INPUT DATA:
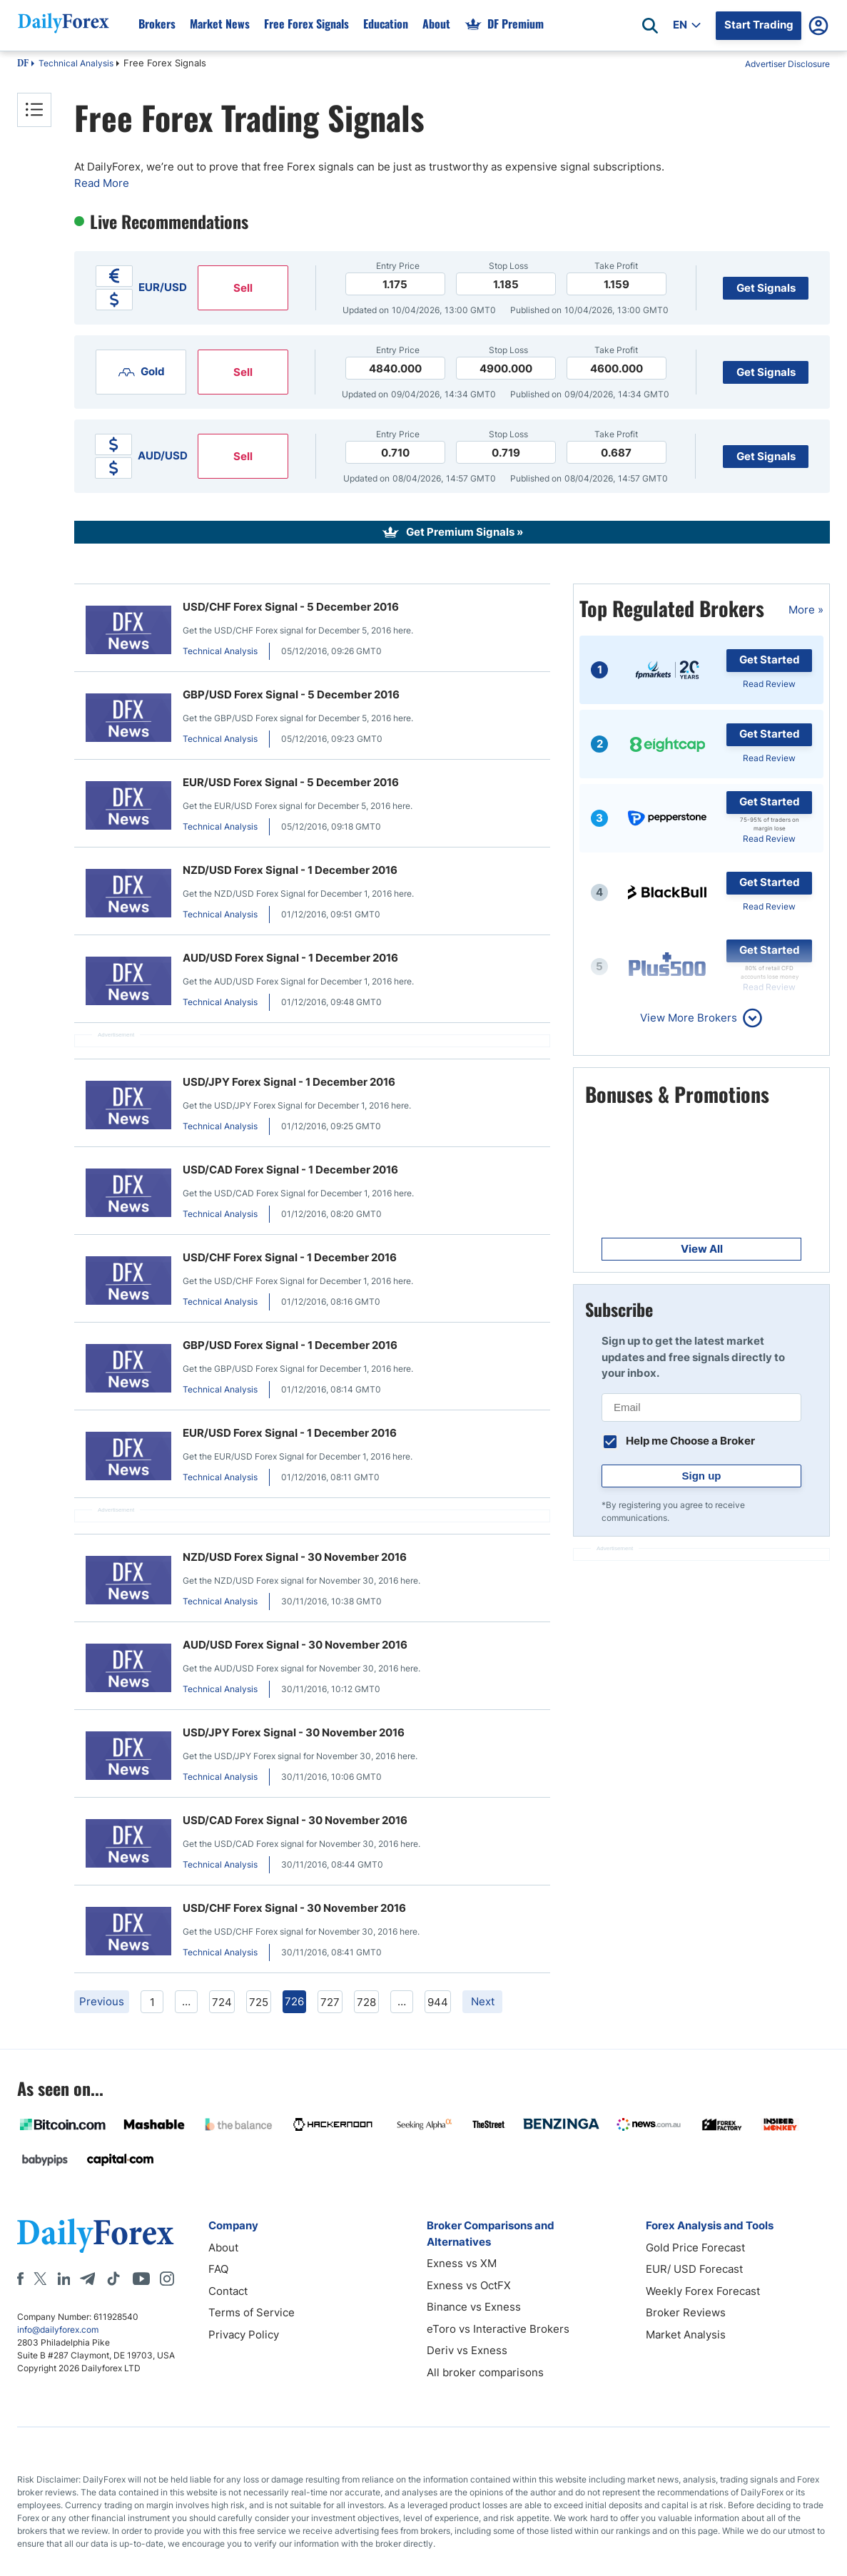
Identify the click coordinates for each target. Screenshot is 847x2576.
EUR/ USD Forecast (694, 2269)
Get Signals (766, 288)
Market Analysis (686, 2334)
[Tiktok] (113, 2278)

WORK TO BE COMPLETED:
Please make an exact copy of the whole listing and leave out its pictures.

SOLUTION:
Identify the click coordinates for each target. Screenshot is 847x2576.
EUR/ USD Forecast (694, 2269)
Get Signals (766, 288)
Market Analysis (686, 2334)
[Tiktok] (113, 2278)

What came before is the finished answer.